Katie Byrne: 'Carol Vorderman's agelessness is by no means effortless'
There was a time, not so long ago, when the female life cycle was grouped into segments.
Magazines divided women into age brackets and told them how to dress appropriately in their 30s, 40s, 50s, and so on.
Hollywood portrayed women as ingenues or grande dames and brands marketed to two distinct female demographics: those with wrinkles and those without them.
We're still living in an age-conscious world but something is shifting.
Look around and you'll notice that the once rigid lines that demarcated the female life cycle are blurring and the quiet tyranny of the age bracket is fading away.
Look at Yasmin Le Bon (54) who recently said that she wears more mini skirts now than she did in her 20s and 30s.
Look at Brooke Shields who reckons she's sexier than ever at 53.
Otherwise, just look at the recent photograph of Carol Vorderman (58) in her knickers.
The former Countdown presenter is two years away from her 60th birthday, yet she looks at least two decades younger in photographs that she shared on social media earlier this week.
"Keep on moving no matter what your age," she told her followers, before posting a snap of herself wearing nothing but black lace knickers and a Nike vest while posing in the mirror of her home gym.
We've long been told that 60 is the new 50 just as 50 is the new 40 and so forth. However, it's only when we look at photographs of Vorderman and her ilk that we realise that something else is happening. The decades that once defined women are amalgamating and agelessness is beginning to emerge as the new normal.
We could attribute this shift to the forward march of feminism, but let's not get too ahead of ourselves here. Older women are becoming more visible - that much is unarguable - but we'd be foolish to think that this is to do with representation and empowerment any more than it is to do with reformer Pilates, bio-identical hormones and lunchtime cosmetic treatments.
Let's be honest: the women that we describe as ageless are invariably the women who have made the best use of the cosmecoepia of treatments and therapies that are available to them. And in a world where women in their 20s, 30s, 40s, and 50s are getting the exact same work done, we're all beginning to look the exact same age (42, give or take a few months).

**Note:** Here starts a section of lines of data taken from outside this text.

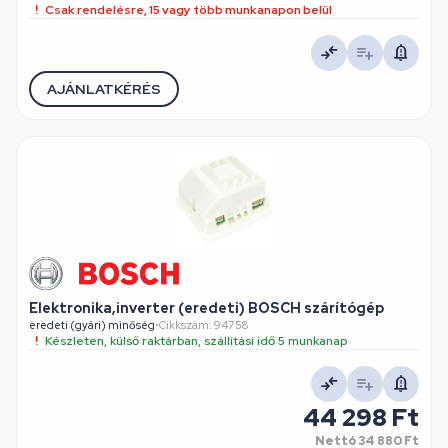
Csak rendelésre, 15 vagy több munkanapon belül
AJÁNLATKÉRÉS
Elektronika,inverter (eredeti) BOSCH szárítógép
eredeti (gyári) minőség
•
Cikkszám: 94758
Készleten, külső raktárban, szállítási idő 5 munkanap
44 298 Ft
Nettó
34 880 Ft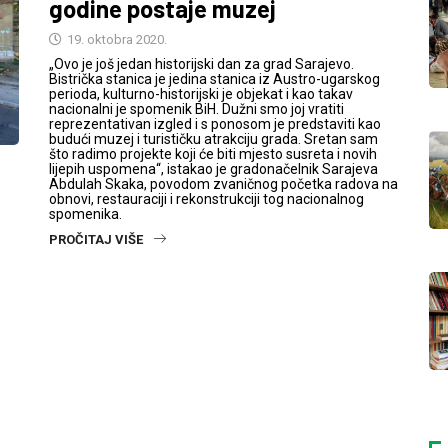
godine postaje muzej
19. oktobra 2020.
„Ovo je još jedan historijski dan za grad Sarajevo.
Bistrička stanica je jedina stanica iz Austro-ugarskog
perioda, kulturno-historijski je objekat i kao takav
nacionalni je spomenik BiH. Dužni smo joj vratiti
reprezentativan izgled i s ponosom je predstaviti kao
budući muzej i turističku atrakciju grada. Sretan sam
što radimo projekte koji će biti mjesto susreta i novih
lijepih uspomena“, istakao je gradonačelnik Sarajeva
Abdulah Skaka, povodom zvaničnog početka radova na
obnovi, restauraciji i rekonstrukciji tog nacionalnog
spomenika.
PROČITAJ VIŠE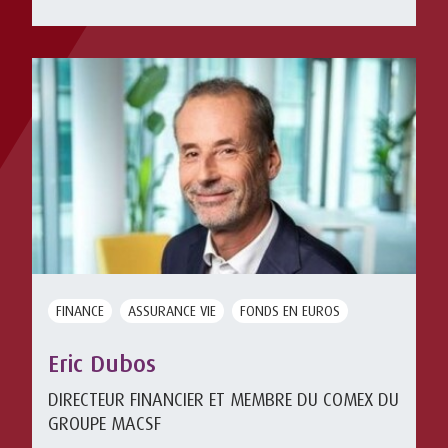
FINANCE
ASSURANCE VIE
FONDS EN EUROS
Eric Dubos
DIRECTEUR FINANCIER ET MEMBRE DU COMEX DU
GROUPE MACSF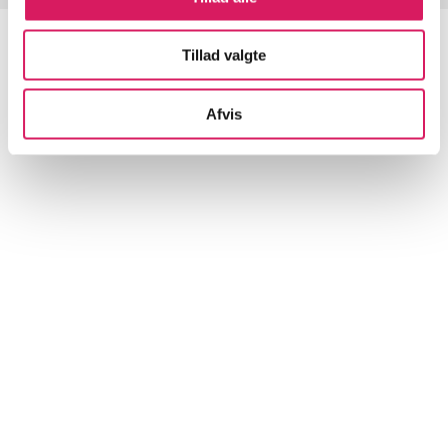
Tillad valgte
Artikler
Afvis
Alle registrerede artikler fordelt på udgivelser
...
...
...
...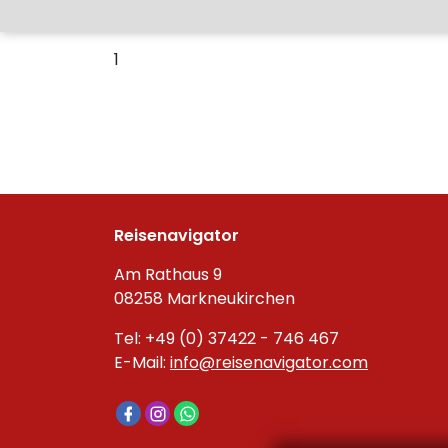
1
Reisenavigator
Am Rathaus 9
08258 Markneukirchen
Tel: +49 (0) 37422 - 746 467
E-Mail:
info@reisenavigator.com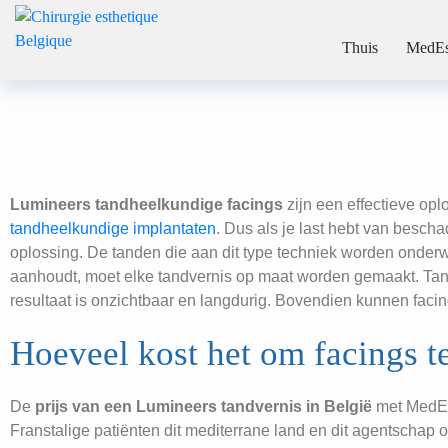
Tandhee
Thuis
MedEs
Chirurgie esthetique Belgique
Lumineers tandheelkundige facings
zijn een effectieve op
tandheelkundige implantaten
. Dus als je last hebt van besch
oplossing. De tanden die aan dit type techniek worden onderwo
aanhoudt, moet elke tandvernis op maat worden gemaakt. Tandh
resultaat is onzichtbaar en langdurig. Bovendien kunnen faci
Hoeveel kost het om facings te
De
prijs van een Lumineers tandvernis in België
met MedEs
Franstalige patiënten dit mediterrane land en dit agentschap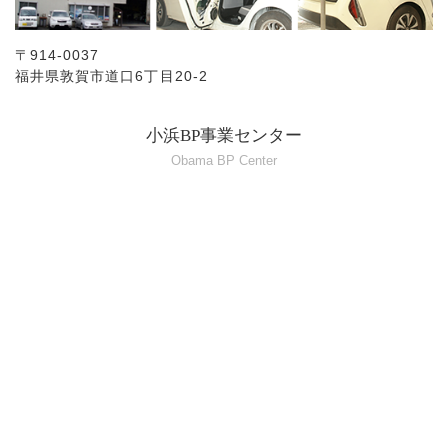
〒914-0037
福井県敦賀市道口6丁目20-2
小浜BP事業センター
Obama BP Center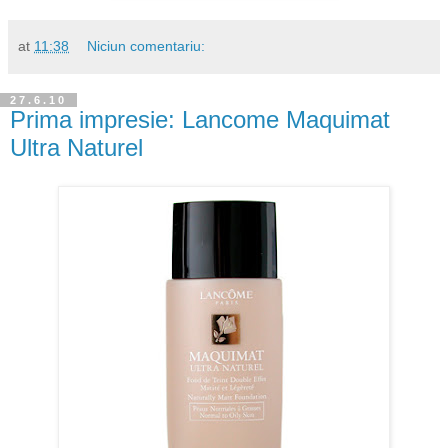
at
11:38
Niciun comentariu:
27.6.10
Prima impresie: Lancome Maquimat
Ultra Naturel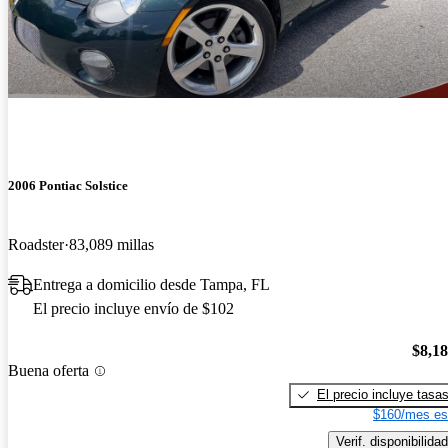
2006 Pontiac Solstice
Roadster
83,089 millas
Entrega a domicilio desde Tampa, FL
El precio incluye envío de $102
$8,1
Buena oferta
El precio incluye tasa
$160/mes es
Verif. disponibilidad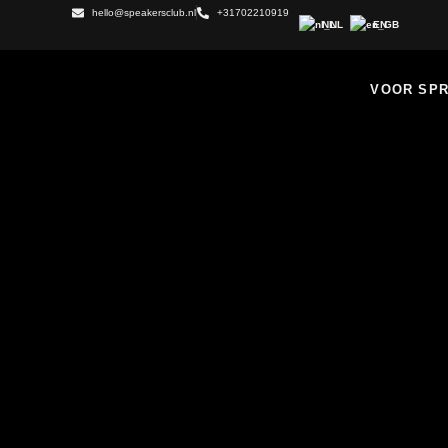
hello@speakersclub.nl
+31702210919
NL
EN
VOOR SP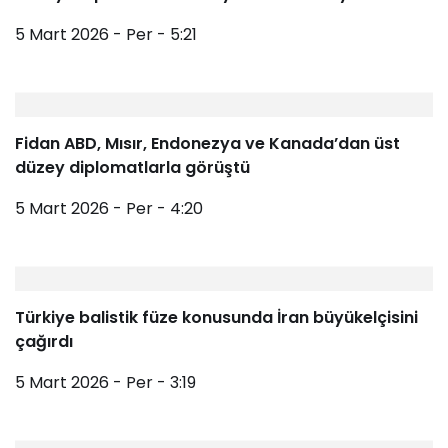
5 Mart 2026 - Per - 5:21
Fidan ABD, Mısır, Endonezya ve Kanada’dan üst
düzey diplomatlarla görüştü
5 Mart 2026 - Per - 4:20
Türkiye balistik füze konusunda İran büyükelçisini
çağırdı
5 Mart 2026 - Per - 3:19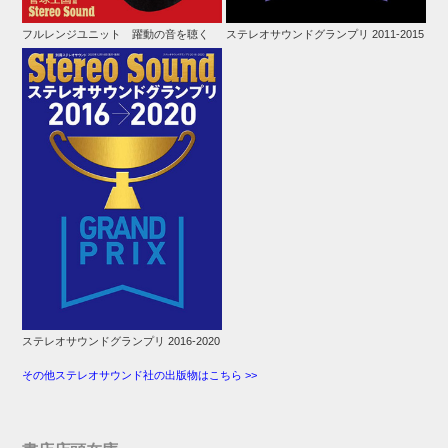
フルレンジユニット 躍動の音を聴く
ステレオサウンドグランプリ 2011-2015
ステレオサウンドグランプリ 2016-2020
その他ステレオサウンド社の出版物はこちら >>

The fashion industry has also played a part in what sociologists call "generational blurring".
Fast fashion democratised what was once a prohibitively expensive industry, but we don't always acknowledge the other boundaries that it helped to break down.
Before fast fashion, womenswear retailers drew a very clear line between the under-50s and the over-50s markets.
The younger market got stylish interpretations of the latest trends; the older market got elasticated waistbands, comfy court shoes and Identikit Mother of the Bride outfits (pastel-coloured bolero jacket anyone?).
The ready availability of cheap, disposable clothing levelled the playing field. Mothers and daughters now raid one another's wardrobes, and it's not unusual to hear of three generations of women from the same family shopping in Zara.
It's much the same with media consumption. There was a time when 50-something women didn't deviate from their go-to TV shows and that one cassette tape that they listened to on loop in the car.
Nowadays, mothers and daughters share Netflix and Spotify accounts, and media companies are beginning to realise that age isn't necessarily the best demographic metric.
And let's not overlook the impact of the online dating industry. Fifty-something women used to follow the rule of thumb about never dating someone under half their age plus seven. Now they're just one curious click away from an age range that social conventions once guarded them from. Sure look at Naomi Campbell!
Yes, there is a lot to celebrate about the new 50-something - or the 'perennials' as they are sometimes called. However, we should think twice about the poster women that we put forward.
After all, the agelessness that we tend to celebrate is by no means effortless. Truth be told, it takes decades of hard work.